What you should do –
Keep only those lines of the records that include the string "criptomoedas".

Record excerpts –

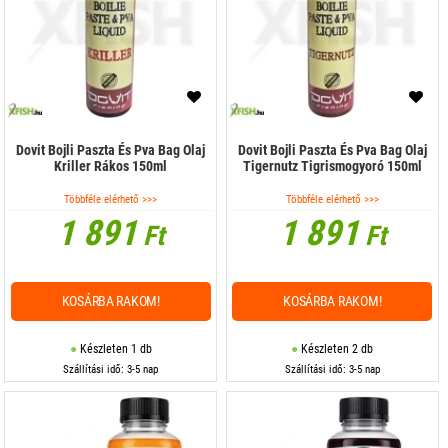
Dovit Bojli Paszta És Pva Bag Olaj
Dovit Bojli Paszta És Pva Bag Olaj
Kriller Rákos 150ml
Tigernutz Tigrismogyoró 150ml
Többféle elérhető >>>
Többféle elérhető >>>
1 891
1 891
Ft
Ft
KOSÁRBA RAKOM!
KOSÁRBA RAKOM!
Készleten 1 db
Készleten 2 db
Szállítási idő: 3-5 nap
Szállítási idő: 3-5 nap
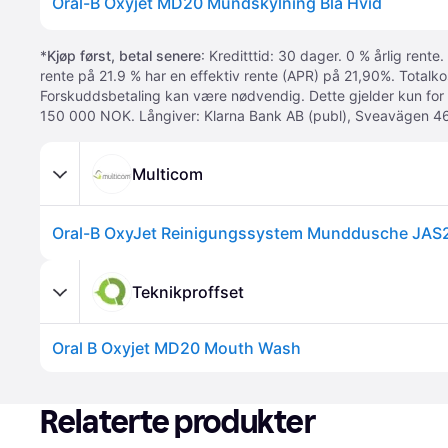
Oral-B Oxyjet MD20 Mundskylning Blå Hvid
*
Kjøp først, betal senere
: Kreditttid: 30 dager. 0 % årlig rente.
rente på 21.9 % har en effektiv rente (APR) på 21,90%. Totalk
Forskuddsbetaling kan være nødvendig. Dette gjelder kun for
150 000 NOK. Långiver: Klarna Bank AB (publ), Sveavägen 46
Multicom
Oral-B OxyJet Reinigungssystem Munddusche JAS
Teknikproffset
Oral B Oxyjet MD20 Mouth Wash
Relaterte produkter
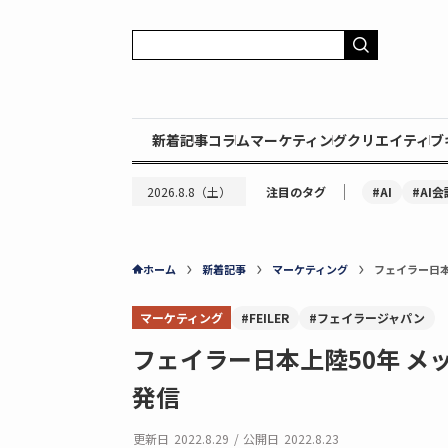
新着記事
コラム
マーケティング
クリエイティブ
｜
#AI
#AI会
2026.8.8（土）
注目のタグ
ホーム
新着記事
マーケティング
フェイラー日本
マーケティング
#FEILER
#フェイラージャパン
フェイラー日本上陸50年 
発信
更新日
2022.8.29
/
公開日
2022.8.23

==

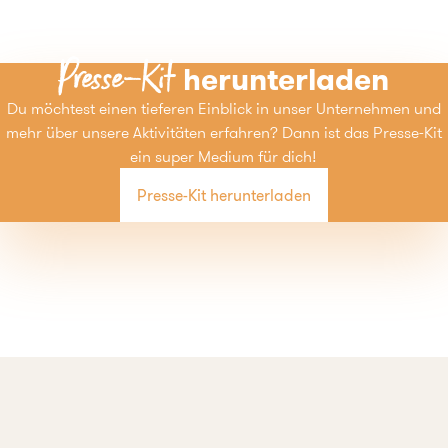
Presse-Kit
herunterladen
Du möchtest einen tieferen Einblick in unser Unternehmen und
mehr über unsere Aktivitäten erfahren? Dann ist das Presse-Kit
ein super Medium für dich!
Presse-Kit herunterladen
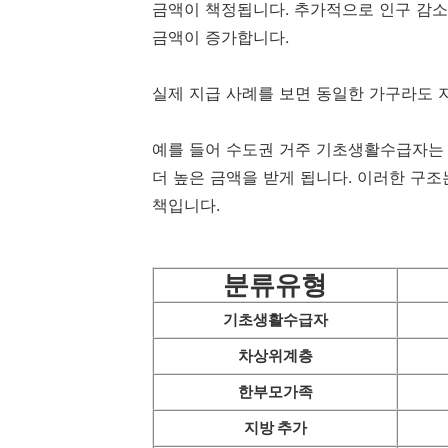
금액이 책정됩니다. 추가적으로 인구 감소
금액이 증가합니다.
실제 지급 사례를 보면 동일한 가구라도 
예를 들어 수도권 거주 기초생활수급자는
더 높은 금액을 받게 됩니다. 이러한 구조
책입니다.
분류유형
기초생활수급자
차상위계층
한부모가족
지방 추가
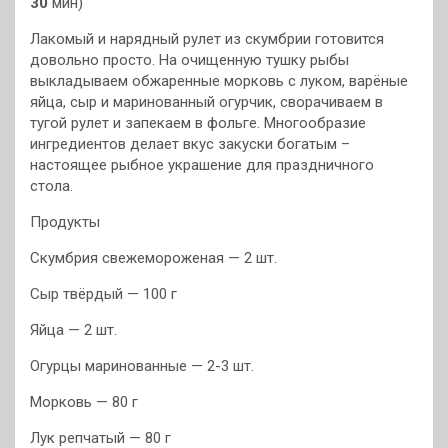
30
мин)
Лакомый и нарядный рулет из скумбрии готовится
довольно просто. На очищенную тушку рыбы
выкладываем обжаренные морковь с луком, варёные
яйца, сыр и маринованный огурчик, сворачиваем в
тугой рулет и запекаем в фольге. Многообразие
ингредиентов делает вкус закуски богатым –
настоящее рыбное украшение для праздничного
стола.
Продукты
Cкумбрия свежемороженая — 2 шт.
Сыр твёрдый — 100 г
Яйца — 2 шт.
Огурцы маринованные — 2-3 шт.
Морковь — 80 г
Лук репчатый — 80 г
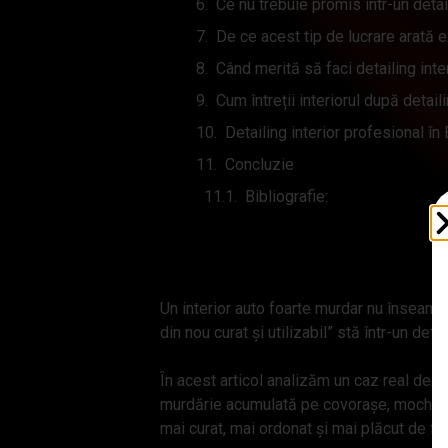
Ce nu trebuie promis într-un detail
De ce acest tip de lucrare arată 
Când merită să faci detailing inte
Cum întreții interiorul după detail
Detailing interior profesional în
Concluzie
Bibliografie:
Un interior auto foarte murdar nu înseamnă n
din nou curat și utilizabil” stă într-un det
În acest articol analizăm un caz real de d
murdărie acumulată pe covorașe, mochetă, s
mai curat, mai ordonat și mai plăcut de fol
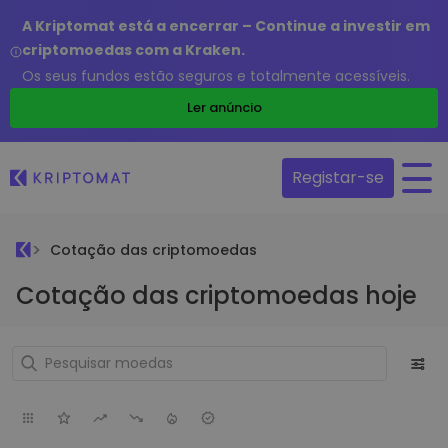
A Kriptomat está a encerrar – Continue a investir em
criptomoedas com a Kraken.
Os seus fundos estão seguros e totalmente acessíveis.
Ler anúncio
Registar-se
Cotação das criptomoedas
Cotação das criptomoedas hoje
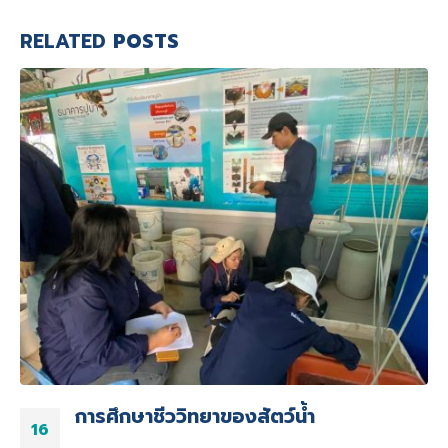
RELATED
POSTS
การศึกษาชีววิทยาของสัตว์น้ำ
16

* * *

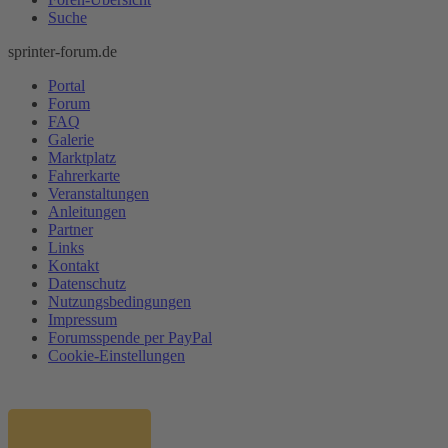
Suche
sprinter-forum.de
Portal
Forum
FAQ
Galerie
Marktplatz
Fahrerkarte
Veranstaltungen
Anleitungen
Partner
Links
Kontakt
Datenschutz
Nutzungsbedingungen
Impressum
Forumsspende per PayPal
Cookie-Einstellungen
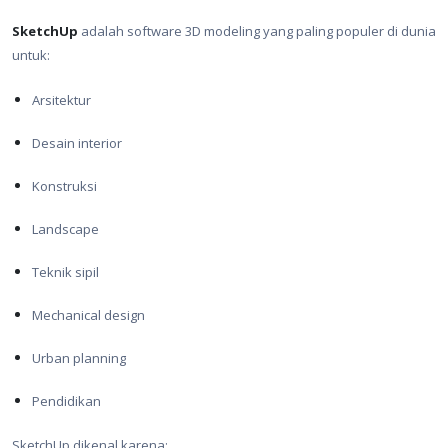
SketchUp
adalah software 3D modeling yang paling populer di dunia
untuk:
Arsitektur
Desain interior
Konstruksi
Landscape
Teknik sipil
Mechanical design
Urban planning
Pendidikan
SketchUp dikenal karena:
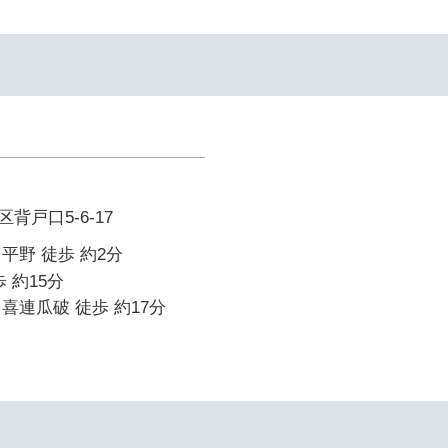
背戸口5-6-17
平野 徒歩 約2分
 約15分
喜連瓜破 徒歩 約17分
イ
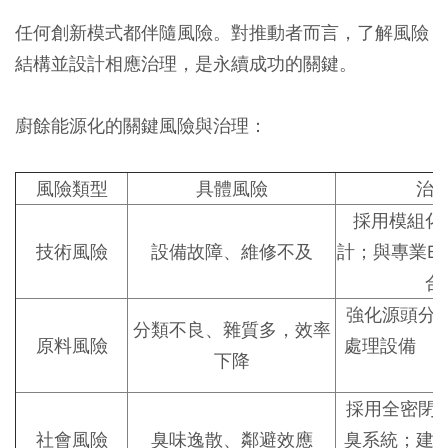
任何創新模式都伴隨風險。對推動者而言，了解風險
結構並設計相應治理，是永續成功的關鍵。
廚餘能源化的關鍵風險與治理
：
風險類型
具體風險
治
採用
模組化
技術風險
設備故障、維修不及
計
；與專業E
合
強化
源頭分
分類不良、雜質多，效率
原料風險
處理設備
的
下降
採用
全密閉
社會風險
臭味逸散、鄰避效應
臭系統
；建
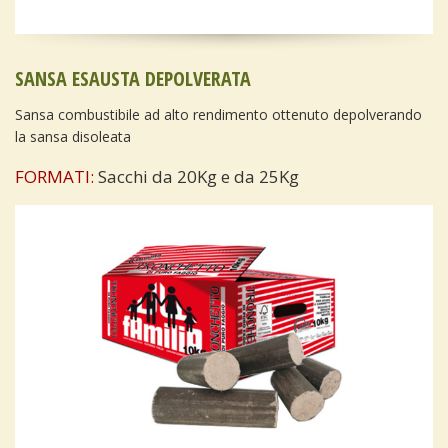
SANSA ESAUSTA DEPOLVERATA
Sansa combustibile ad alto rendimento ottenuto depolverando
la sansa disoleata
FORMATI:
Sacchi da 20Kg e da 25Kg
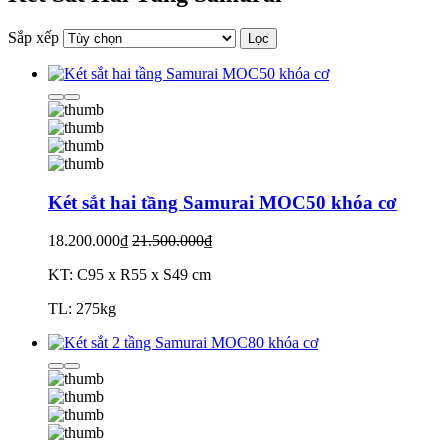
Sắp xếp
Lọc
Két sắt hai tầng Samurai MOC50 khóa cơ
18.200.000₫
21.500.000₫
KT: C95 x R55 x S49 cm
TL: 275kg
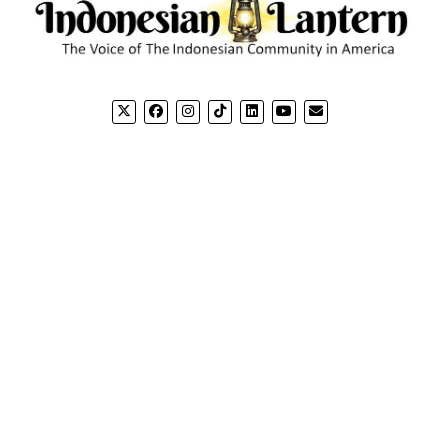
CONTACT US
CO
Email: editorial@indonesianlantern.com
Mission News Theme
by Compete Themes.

Result of the exercise –
criptomoedas com a Kraken.
Cotação das criptomoedas
Cotação das criptomoedas hoje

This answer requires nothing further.